> _DIRECTIONS_
Look through the records, and whenever a line includes the word "this", copy it.

Extracted page text data:

____________________

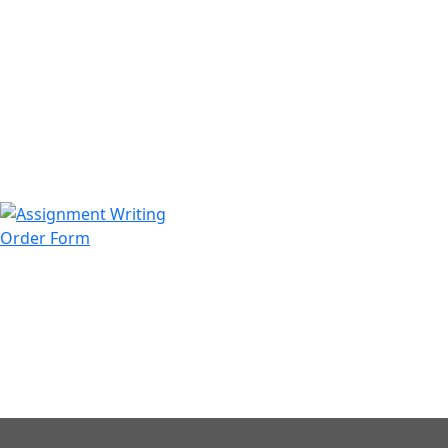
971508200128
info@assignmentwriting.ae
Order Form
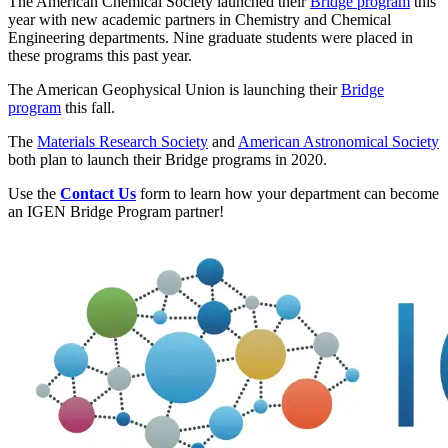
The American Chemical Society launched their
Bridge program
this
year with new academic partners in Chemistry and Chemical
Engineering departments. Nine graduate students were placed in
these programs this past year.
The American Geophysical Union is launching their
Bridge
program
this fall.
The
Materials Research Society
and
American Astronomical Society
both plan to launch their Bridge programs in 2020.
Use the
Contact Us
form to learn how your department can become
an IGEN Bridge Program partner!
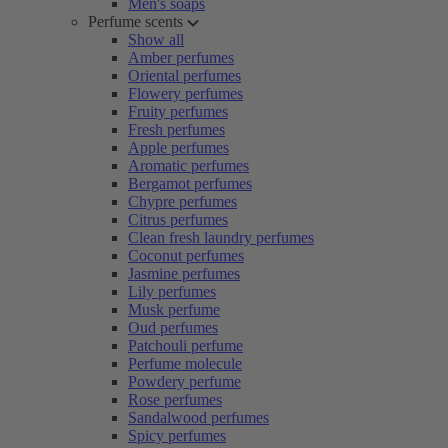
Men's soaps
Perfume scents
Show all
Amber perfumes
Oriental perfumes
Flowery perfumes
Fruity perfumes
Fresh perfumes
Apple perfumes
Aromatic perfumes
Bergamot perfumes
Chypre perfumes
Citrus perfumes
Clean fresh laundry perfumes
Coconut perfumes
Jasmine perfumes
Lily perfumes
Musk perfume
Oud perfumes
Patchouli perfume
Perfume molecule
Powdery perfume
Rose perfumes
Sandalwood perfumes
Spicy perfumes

____________________

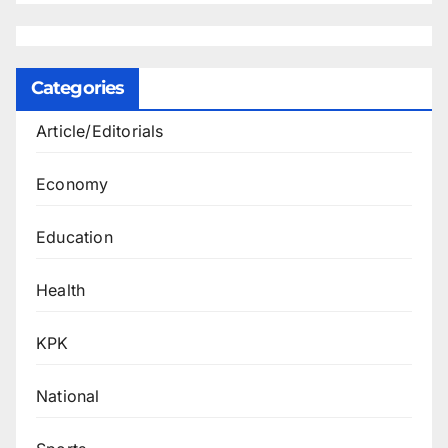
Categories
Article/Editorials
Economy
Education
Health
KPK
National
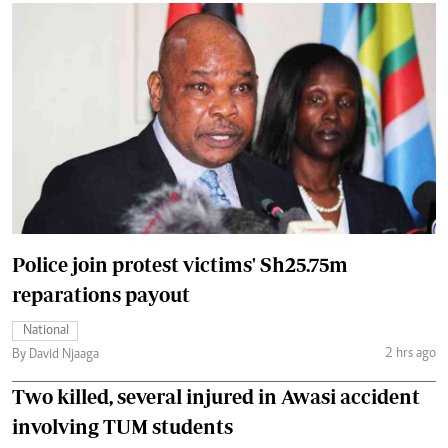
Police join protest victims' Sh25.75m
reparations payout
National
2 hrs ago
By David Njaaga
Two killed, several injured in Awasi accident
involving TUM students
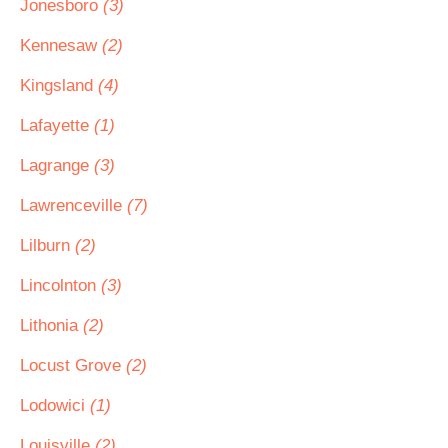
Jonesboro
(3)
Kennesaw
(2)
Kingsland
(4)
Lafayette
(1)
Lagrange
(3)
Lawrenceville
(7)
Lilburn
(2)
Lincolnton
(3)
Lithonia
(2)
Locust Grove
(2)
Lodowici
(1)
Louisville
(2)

____________________

> _SOLUTION_
this
these programs this past year.
this fall.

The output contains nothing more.